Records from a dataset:

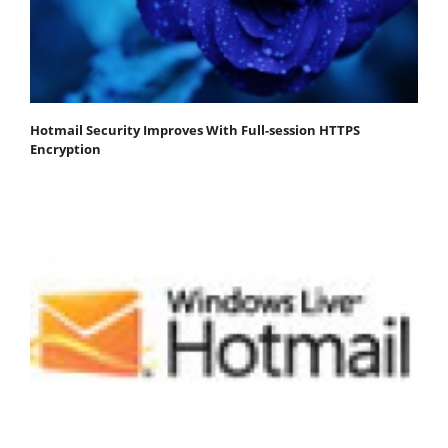
Hotmail Security Improves With Full-session HTTPS
Encryption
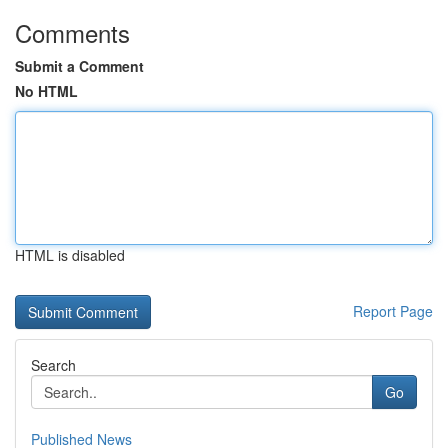
Comments
Submit a Comment
No HTML
HTML is disabled
Report Page
Search
Go
Published News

» Directions for this task:
Only an exact copy of the records, free of images, belongs in the answer.

» Answer box:
Hotmail Security Improves With Full-session HTTPS
Encryption
Comments
Submit a Comment
No HTML
HTML is disabled
Report Page
Search
Go
Published News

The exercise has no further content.